There are innocent people in Syria under attack by chemical weapons, regardless of which side is guilty of using them, and nothing has been done by world communities. So, what are we waiting for? Are we waiting to see nuclear bombs used to kill innocents indiscriminately?

The Arab Spring erupted in many Arab countries, from Tunisia to Libya and from Egypt to Syria.

Yet I have always maintained that the Arab Spring was dead on arrival although I have the highest respect for people’s demands for better living standards, social equality, freedom to think and ask questions and to eradicate corruption.

I also have no fond sentiment for Tunisia’s Zine El Abidine Ben Ali, Egypt’s Hosni Mubarak and his sons, Yemen’s Ali Abdullah Saleh, Libya’s Muammar Qaddafi and Syria’s Bashar Assad, but I wasn’t optimistic about the outcome of their departure.

The Arab and Western media welcomed the changes, but apparently, many analysts don’t know the complexity of the Arab world.

When you talk to a Syrian from Damascus and a Syrian from Aleppo, it is like talking to two people from two different planets.

A Libyan from Benghazi is completely different to a Libyan from Tripoli. An Egyptian from Cairo would not be welcome in Egypt’s Sinai.

A Yemeni from Sanaa considers a Yemini from Aden his sworn enemy. The simple fact is that these countries are already divided beyond imagination.

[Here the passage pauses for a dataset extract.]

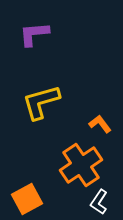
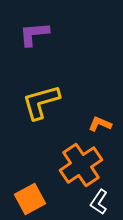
orange L-shape: rotated 30 degrees counterclockwise
orange square: moved 3 px right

Ironically, it was those ousted dictators who held these countries together. Yes, dictatorship is inexcusable, but this is the reality of the Arab world. Just look at Iraq after Saddam Hussein. Who would have imagined that many Iraqis now miss the good old days of Saddam? How can people miss someone who was behind the death of at least one member of every single Iraqi family, including his own?

The answer is easy. Arabs are not ready to be ruled by a democratic system and dictatorship is the norm.
Somehow, the Arab world always enjoys having a leader with charisma regardless of what he does or doesn’t do for them.

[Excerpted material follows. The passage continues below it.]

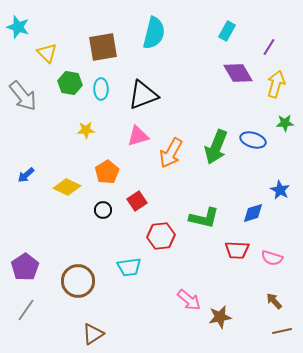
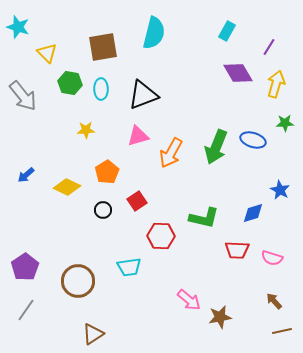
red hexagon: rotated 8 degrees clockwise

Former Egyptian President Gamal Abdel Nasser’s legacy is still lamented in Egypt although it was him who made the Arab world as divided as we see it today and lost every war he dragged Egypt into.

Saddam Hussein gassed his own people and many still regard him as a hero. In other words, if democracy is good for one place, then so is dictatorship. This is why I thought the quest for democracy during the Arab Spring was dead on arrival. But, it isn’t only the Arab Spring that has died. Respect for humanity is dead too.

We now see chemical weapons being used against innocent men, women and children. What atrocity can be more ghastly than this?

The sad story in the Middle East is that we distort reality. Over the past few decades, the world saw extensive use of chemical weapons on two occasions and not during a state of war between two enemies, but by governments against their own people. Iraq used it against the Kurds and Syria used it against Syrians.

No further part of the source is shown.